IGP Stories

PROCOL Kenya: A radical approach to building sustainable prosperity for Africa

PROCOL Kenya Prosperity Index Africa

“Sustainable prosperity is a global challenge: the world needs alternative social, economic and ecological paradigms and this is nowhere more acute than in Africa. So often marginalised as the recipient rather than provider of knowledge and ideas, Africa and Kenya have the potential to leap-frog old technological dependencies and to tap into the innovation and endeavour apparent across the country, to develop home-grown solutions, inspire others, and to work to co-design new more prosperous futures.”

Dame Professor Henrietta L. Moore, Founding Director, IGP

IGP launches PROCOL Kenya in Nairobi this morning with a call for a radical collaborative approach to building sustainable prosperity for Africa that will generate new ways of working with global relevance.

PROCOL Kenya’s model for transformative change is based on two fundamental principles: one, recognising that future prosperity must focus on new ways of living, new systems and new institutions - not fixing or optimising the current unsustainable system; and two, that prosperity takes different forms in different places and for different people, and new solutions must be co-designed with communities based on local understandings and knowledge of challenges and solutions.

This morning Dame Professor Henrietta L. Moore, Founding Director of the IGP, announced a commitment to build a new Prosperity Index for Kenya - based on alternative prosperity metrics that are co-designed with Kenya communities to reflect local conditions and priorities. This work is already underway in Nairobi and Elgeyo-Marakwet County and will bring a diversity of voices and perspectives to the design of practical projects, policy and efforts to measure changes to prosperity over time.

Professor Henrietta Moore opens the launch.


What is a Prosperity Co-Lab?

IGP’s Prosperity Co-Labs are spaces for long-term collective thinking and action on the major social, environmental and economic challenges facing societies. PROCOL Kenya will combine cutting edge social and natural science research facilitated by leading Kenya, UK and other academics, that is co-designed with these communities and other stake-holders including policy makers, NGOs and businesses. PROCOL Kenya will make use of leading scientific resources such as earth observation, new forms of open access data and AI, combining these with the unique citizen-led citizen science research.
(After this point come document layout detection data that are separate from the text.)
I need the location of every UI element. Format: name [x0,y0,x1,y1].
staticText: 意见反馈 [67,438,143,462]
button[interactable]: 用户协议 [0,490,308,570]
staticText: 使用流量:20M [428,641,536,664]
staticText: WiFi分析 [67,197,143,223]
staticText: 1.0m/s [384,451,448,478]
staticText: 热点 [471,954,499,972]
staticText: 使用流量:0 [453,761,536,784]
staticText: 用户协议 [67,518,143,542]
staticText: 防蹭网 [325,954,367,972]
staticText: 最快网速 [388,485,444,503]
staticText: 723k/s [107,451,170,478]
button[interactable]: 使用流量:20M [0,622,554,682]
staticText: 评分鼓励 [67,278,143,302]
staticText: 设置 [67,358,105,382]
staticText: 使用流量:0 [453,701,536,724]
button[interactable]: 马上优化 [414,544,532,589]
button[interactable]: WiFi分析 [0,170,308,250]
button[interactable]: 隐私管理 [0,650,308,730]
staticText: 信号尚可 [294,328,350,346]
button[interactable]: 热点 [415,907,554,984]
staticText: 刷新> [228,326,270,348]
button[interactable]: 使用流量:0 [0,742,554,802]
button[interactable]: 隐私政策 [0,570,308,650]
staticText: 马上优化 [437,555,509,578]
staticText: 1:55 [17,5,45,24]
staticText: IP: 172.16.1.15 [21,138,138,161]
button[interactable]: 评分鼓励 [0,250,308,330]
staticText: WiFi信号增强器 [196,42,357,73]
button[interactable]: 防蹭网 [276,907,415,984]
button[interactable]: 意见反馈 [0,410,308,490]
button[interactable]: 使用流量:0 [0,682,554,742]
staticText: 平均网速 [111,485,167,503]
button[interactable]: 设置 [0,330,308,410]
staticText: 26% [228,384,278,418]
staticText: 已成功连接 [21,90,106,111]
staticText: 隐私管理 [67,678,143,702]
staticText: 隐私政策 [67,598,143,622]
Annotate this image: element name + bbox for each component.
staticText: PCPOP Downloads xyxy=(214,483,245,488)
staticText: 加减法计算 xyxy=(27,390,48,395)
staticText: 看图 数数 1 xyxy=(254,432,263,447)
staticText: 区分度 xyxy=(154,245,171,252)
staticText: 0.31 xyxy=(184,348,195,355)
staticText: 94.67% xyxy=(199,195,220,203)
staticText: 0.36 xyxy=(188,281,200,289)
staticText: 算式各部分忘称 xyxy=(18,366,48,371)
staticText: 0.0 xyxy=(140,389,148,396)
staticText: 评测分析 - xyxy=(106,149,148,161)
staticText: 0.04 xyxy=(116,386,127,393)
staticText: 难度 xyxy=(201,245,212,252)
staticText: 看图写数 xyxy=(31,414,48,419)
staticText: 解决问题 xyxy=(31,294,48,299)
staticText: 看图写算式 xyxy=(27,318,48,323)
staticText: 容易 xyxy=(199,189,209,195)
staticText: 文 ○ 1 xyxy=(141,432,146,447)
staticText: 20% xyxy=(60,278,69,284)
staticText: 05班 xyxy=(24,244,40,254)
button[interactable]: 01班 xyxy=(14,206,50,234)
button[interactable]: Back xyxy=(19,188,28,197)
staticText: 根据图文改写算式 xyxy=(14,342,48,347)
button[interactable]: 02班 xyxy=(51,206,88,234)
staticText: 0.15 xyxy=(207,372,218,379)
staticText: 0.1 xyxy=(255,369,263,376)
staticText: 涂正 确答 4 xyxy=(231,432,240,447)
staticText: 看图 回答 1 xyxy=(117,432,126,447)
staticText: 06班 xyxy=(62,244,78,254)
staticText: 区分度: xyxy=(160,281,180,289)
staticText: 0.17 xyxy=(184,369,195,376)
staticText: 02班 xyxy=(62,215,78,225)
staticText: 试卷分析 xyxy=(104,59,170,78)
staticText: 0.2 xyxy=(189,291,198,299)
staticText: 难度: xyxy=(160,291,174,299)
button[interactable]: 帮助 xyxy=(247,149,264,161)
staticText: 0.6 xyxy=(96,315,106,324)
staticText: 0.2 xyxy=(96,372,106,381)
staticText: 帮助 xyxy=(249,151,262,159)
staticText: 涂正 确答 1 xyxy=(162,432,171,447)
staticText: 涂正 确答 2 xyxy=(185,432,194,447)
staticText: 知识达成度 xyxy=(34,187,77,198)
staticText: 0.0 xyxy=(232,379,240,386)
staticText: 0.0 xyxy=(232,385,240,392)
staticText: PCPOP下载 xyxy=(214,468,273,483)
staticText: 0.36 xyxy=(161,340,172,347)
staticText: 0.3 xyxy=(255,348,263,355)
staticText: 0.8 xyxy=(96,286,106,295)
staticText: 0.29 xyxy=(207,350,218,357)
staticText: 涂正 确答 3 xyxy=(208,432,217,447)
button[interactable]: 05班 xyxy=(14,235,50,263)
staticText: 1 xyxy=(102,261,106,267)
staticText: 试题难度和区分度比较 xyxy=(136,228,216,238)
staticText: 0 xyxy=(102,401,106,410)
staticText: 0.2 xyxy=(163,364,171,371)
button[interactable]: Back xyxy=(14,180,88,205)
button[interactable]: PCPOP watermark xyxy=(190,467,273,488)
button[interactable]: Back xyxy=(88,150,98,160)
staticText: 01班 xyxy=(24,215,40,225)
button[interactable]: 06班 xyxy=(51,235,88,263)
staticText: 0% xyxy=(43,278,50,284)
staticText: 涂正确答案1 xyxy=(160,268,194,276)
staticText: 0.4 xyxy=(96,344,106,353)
Long-term collaborative partnerships will be critical – PROCOL Kenya aims to work with county governments, national ministries and major organisations working towards sustainable and resilient livelihoods, communities and ecologies. We recognise that generating sustainable Prosperity will not be a short-term endeavour, but rather an ongoing process.

At the heart of PROCOL Kenya are citizen research teams or citizen scientists. The research generated by these teams focuses on the complex problems and challenges of specific places and investigates the community-based and scientific solutions that are applicable.

New forms of global learning

PROCOL Kenya will prompt new processes of sharing global learning that focus on the transfer of ideas, knowledge and technology from Kenya to the global north, as well as to other African countries.

“London has as much to learn from Nairobi as Nairobi has to learn from London,” says Professor Moore.

The Institute for Global Prosperity works across the world and has begun to develop Prosperity Co-Labs in London and Lebanon and we are developing new conversations and metrics of prosperity in many other places.